European Stocks Slip as Debt Fears Persist

The euro rose on Friday as pressure on Spanish and Italian bonds eased after the European Central Bank stepped in to stabilise the market, but fears both countries' borrowing costs are at unsustainable levels sent European stocks to new five-week lows.

World stocks remained near their lowest levels since October and commodities were weak on persisting fears the euro zone's debt crisis is spiralling out of control.

The ECB intervened in the bond market a day after Spain's borrowing costs at a sale of 10-year debt soared to their highest in the euro's history, as the crisis now entering its third year increasingly threatens Europe's bigger economies.

The yield premium investors demand to hold Spain's 10-year bonds rather than safer German debt eased 8 basis points to 454 bps while the equivalent Italian premium fell below 5 percent.

The reprieve was expected to be temporary, with traders and strategists expecting Spanish yields especially to resume their rise ahead of the country's elections on Sunday and in the absence of more aggressive buying from the ECB.

The euro was last 0.5 percent up against the dollar at 1.3534 as investors unwound bearish bets on the single currency to book profits ahead of the weekend. But dealers said appetite to sell on such small rebounds was high.

"With so much up in the air there's nothing else to focus on apart from the immediate, which is that the euro zone looks to be heading into the precipice," Jane Foley, senior currency strategist at Rabobank. "Ahead of the weekend I don't think anyone is ready to counter that view."


European stocks cut earlier losses and were last 0.2 percent down, leaaving the pan-regional index on course for a 3 percent fall over the week.

The banking sector was among the losers, with the STOXX Europe 600 Banking Index 0.3 percent lower. It has lost more than 36 percent in 2011, as banks take writedowns on exposure to euro zone peripheral debt.

"The focus has very much moved towards the core of Europe, away from the periphery. Italy's in question. France is in question," Daniel McCormack, strategist at Macquarie, said.

"It really has pushed the sovereign crisis into a much more dangerous phase. You should have some kind of overweight in defensives, and avoid financials."

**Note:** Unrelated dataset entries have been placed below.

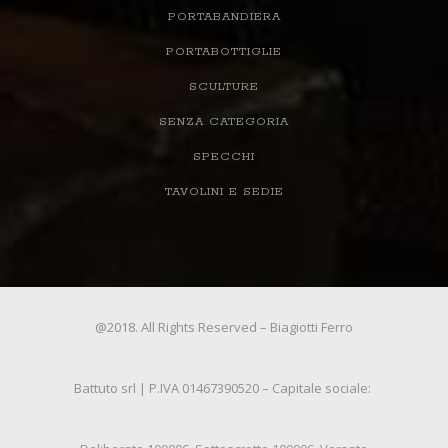
PORTABANDIERA
PORTABOTTIGLIE
SCULTURE
SENZA CATEGORIA
SPECCHI
TAVOLINI E SEDIE
@2018. All Rights Reserved – Biagiotti Ferro
Battuto srl | P.IVA 01467390520 – Capitale sociale:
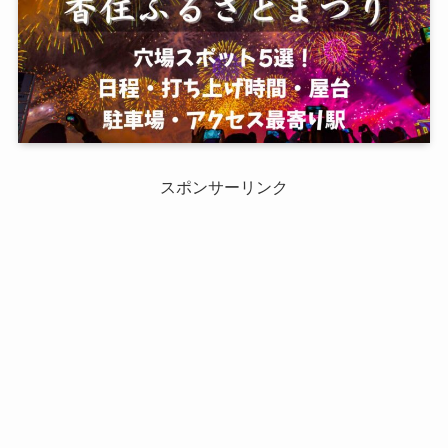
スポンサーリンク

The MSCI world equity index was down 0.4 percent, near its lowest levels since Oct. 20 and falling for a fourth consecutive day.

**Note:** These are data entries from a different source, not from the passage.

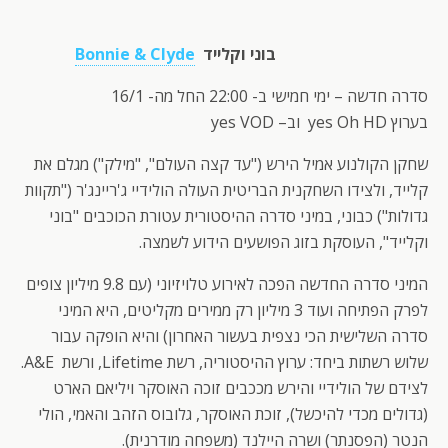
בוני וקלייד
Bonnie & Clyde
סדרה חדשה – ימי חמישי ב- 22:00 החל מה- 16/1
בערוץ yes Oh HD וב– yes VOD
שחקן הקולנוע אמיל הירש ("עד קצה העולם", "מילק") מגלם את
קלייד, ולצידו השחקנית הבריטית העולה הולידיי ג'ריינג'ר ("תקוות
גדולות") כבוני, במיני סדרה ההיסטורית עטורת הכוכבים "בוני
וקלייד", העוסקת בזוג הפושעים הידוע לשמצה.
המיני סדרה החדשה הפכה לאירוע טלויזיוני (עם 9.8 מיליון צופים
לפרק הפתיחה ועוד 3 מיליון רק ממירים מקליטים, היא המיני
סדרה השלישית הכי נצפית בעשור האחרון) והיא הופקה עבור
שלוש רשתות ביחד: ערוץ ההיסטוריה, רשת Lifetime, ורשת A&E.
לצידם של הולידיי והירש מככבים זוכה האוסקר ויליאם הארט
(גדולים מכדי להיכשל), זוכת האוסקר, גלובוס הזהב והאמי, הולי
הנטר (הפסנתר) ושרה היילנד (משפחה מודרנית).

Investors remained on edge as euro zone governments struggle to raise funds and given signs that banks are refraining from lending, causing market liquidity to seize up.

Euro/dollar three-month cross-currency basis swaps , the cost of swapping euros for dollars, widened to -136 basis points on Thursday, the most since the 2008 financial crisis.

Other safe-haven currencies such as the Swiss franc and the yen outperformed the dollar. The greenback hit a 2-1/2 week low against the yen of 76.68 and fell 1 percent against the Swiss franc to 0.9116.

"Generally safe havens are doing very well at the moment and once you've filled up your exposure on dollars, the yen is the next one in line irrespective of whether you might be worried about intervention," said Adam Myers, senior FX strategist at Credit Agricole in London.

Brent crude oil rose a dollar to over $109 a barrel, helped by a weaker dollar, after posting steep losses in the previous session, but analysts and traders said the risk remained to the downside given the economic weakness in Europe.

Brent crude was last up 0.8 percent at $109.27 a barrel, after closing down $3.66 in the previous session. U.S. crude oil futures were up 0.2 percent at $99.05.